Yes — a CRNA operating independently (without physician medical direction) reports CPT 00222 with modifier QZ and bills 100% of the CRNA-applicable rate. When a CRNA performs the service under physician medical direction, modifier QX is appended to the CRNA’s claim and modifier QK or QY to the anesthesiologist’s claim, with each billing at 50% of the allowable under Medicare. State scope-of-practice laws and individual payer policies govern when a CRNA may practice without medical direction.
Do Medicare Claims for CPT 00222 Accept Qualifying Circumstance Codes?
Medicare does not separately reimburse qualifying circumstance codes (99100, 99116, 99135, 99140) — these codes carry a status indicator of “B” (bundled) on the Medicare Physician Fee Schedule and will deny to provider liability if submitted on a Medicare claim. Most commercial payers do reimburse them, but individual plan policies vary; verify with each payer before including these add-on codes on non-Medicare claims.
What Documentation Supports Billing the Controlled Hypotension Code (99135) With CPT 00222?
To support +99135 on a commercial payer claim alongside CPT 00222, the anesthesia record must document intentional and deliberate induction of hypotension — not incidental hypotension occurring during the procedure. The record should specify the pharmacologic agent used to induce hypotension, the blood pressure targets maintained, the rationale for controlled hypotension (e.g., to reduce surgical field bleeding or intracranial pressure), and the duration of the hypotensive period. Routine intraoperative BP fluctuations do not meet the threshold for 99135.
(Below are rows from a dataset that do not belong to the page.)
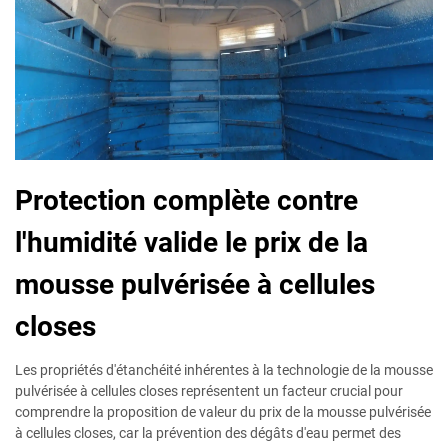
Protection complète contre
l'humidité valide le prix de la
mousse pulvérisée à cellules
closes
Les propriétés d'étanchéité inhérentes à la technologie de la mousse
pulvérisée à cellules closes représentent un facteur crucial pour
comprendre la proposition de valeur du prix de la mousse pulvérisée
à cellules closes, car la prévention des dégâts d'eau permet des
How Is Anesthesia Time Calculated for CPT 00222 Claims?
Per CMS Medicare Claims Processing Manual Chapter 12, anesthesia time begins when the anesthesiologist starts preparing the patient for induction of anesthesia in the operating room or equivalent area, and ends when the anesthesiologist is no longer in personal attendance — typically at transfer to PACU personnel. Time is reported in 15-minute increments (each 15 minutes = 1 time unit), and partial units are handled per payer rounding rules, which vary by contract.
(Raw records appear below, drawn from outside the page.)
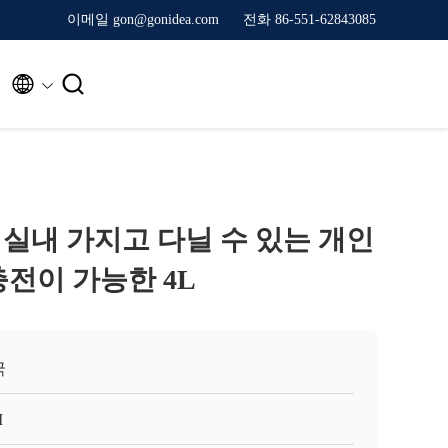
이메일 gon@gonidea.com
전화 86-551-62843085


25 실내 가지고 다닐 수 있는 개인
충전이 가능한 4L
국
I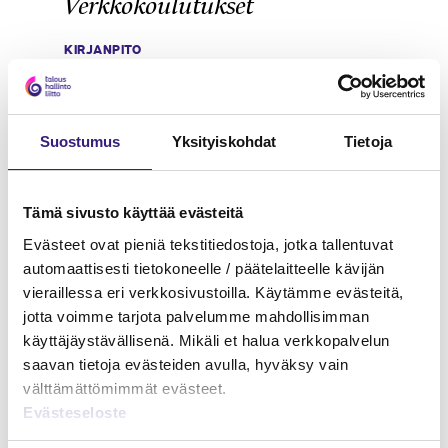
Verkkokoulutukset
KIRJANPITO
Suostumus
Yksityiskohdat
Tietoja
Tämä sivusto käyttää evästeitä
Evästeet ovat pieniä tekstitiedostoja, jotka tallentuvat
automaattisesti tietokoneelle / päätelaitteelle kävijän
vieraillessa eri verkkosivustoilla. Käytämme evästeitä,
jotta voimme tarjota palvelumme mahdollisimman
käyttäjäystävällisenä. Mikäli et halua verkkopalvelun
saavan tietoja evästeiden avulla, hyväksy vain
välttämättömimmät evästeet.
Evästeseloste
Key Takeaways for Billing and Coding CPT 00222
- CPT 00222 describes anesthesia for intracranial nerve electrocoagulation — not general intracranial surgery; always confirm via surgical CPT crosswalk before reporting
- The code carries 6 CMS base units — lower than the 10-unit value for 00210 or 00220; reporting 00210 in place of 00222 for percutaneous nerve procedures is an upcoding error with significant audit risk
- Reimbursement is calculated using the base unit + time unit formula multiplied by a locality-specific anesthesia conversion factor — not the standard RVU system
- Physical status modifiers (P1–P6) should always be appended; they affect reimbursement with commercial payers even though Medicare does not recognize them separately
- Qualifying circumstance add-on codes (99100, 99135, etc.) are NOT recognized by Medicare; verify commercial payer policy before billing them
- The most commonly paired surgical CPT is 61790 (percutaneous trigeminal rhizotomy); always validate the surgical code against the current ASA Relative Value Guide crosswalk
- Only one primary anesthesia code is reported per session regardless of how many procedures are performed; use the code with the highest base unit value
- Separately billable monitoring procedures (arterial lines, pulmonary artery catheters) are not included in the 00222 base units per ASA RVG guidance and may be billed separately with documentation
For complete reimbursement rules and conversion factor data, refer to the CMS Anesthesiologists Center and the CMS Medicare Claims Processing Manual, Chapter 12, Section 50. For the authoritative anesthesia base unit crosswalk, consult the ASA Relative Value Guide published annually by the American Society of Anesthesiologists. For NCCI edit verification, review the CMS National Correct Coding Initiative policy manuals.